Quantifying Ca 2+ release and inactivation of Ca 2+ release in fast‐ and slow‐twitch muscles

Key points•  Calcium ions initiate muscle contraction and are an important determinant of the force and energy cost of contraction. •  Existing estimates of the amount of calcium released into mammalian muscle cells are uncertain and existing descriptions of the effects of prior stimulation on calcium release are inconsistent. •  Calcium release was quantified by measuring the amount of ATP used to pump Ca 2+ back to its pre‐release storage site. •  Calcium release was greater in fast‐ than slow‐twitch muscle, was reduced immediately following a stimulus and recovered with a time course that depended on muscle type and temperature. •  Ca 2+ release and inactivation in fast‐twitch muscle resembles that of amphibian muscle but that of slow‐twitch muscle is distinctive in exhibiting a slower and less temperature‐sensitive reversal.Abstract  The aims of this study were to quantify the Ca 2+ release underlying twitch contractions of mammalian fast‐ and slow‐twitch muscle and to comprehensively describe the transient inactivation of Ca 2+ release following a stimulus.
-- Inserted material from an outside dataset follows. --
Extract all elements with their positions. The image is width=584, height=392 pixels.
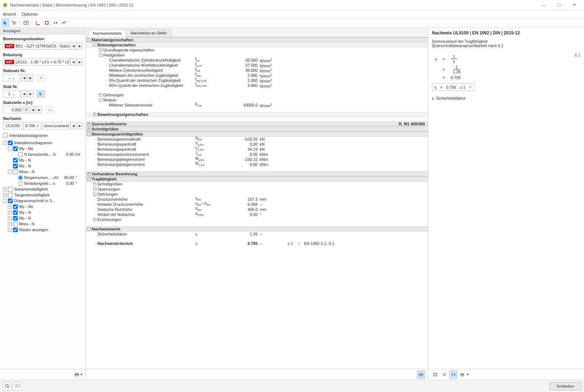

Experiments were performed using bundles of fibres from mouse extensor digitorum longus (EDL) and soleus muscles. Ca 2+ release was quantified from the amount of ATP used to remove Ca 2+ from the myoplasm following stimulation. ATP turnover by crossbridges was blocked pharmacologically ( N ‐benzyl‐ p ‐toluenesulphonamide for EDL, blebbistatin for soleus) and muscle heat production was used as an index of Ca 2+ pump ATP turnover. At 20°C, Ca 2+ release in response to a single stimulus was 34 and 84 μmol (kg muscle) −1 for soleus and EDL, respectively, and increased with temperature (30°C: soleus, 61 μmol kg −1 ; EDL, 168 μmol kg −1 ). Delivery of another stimulus within 100 ms of the first produced a smaller Ca 2+ release. The maximum magnitude of the decrease in Ca 2+ release was greater in EDL than soleus. Ca 2+ release recovered with an exponential time course which was faster in EDL (mean time constant at 20°C, 32.1 ms) than soleus (65.6 ms) and faster at 30°C than at 20°C. The amounts of Ca 2+ released and crossbridge cycles performed are consistent with a scheme in which Ca 2+ binding to troponin‐C allowed an average of ∼1.7 crossbridge cycles in the two muscles.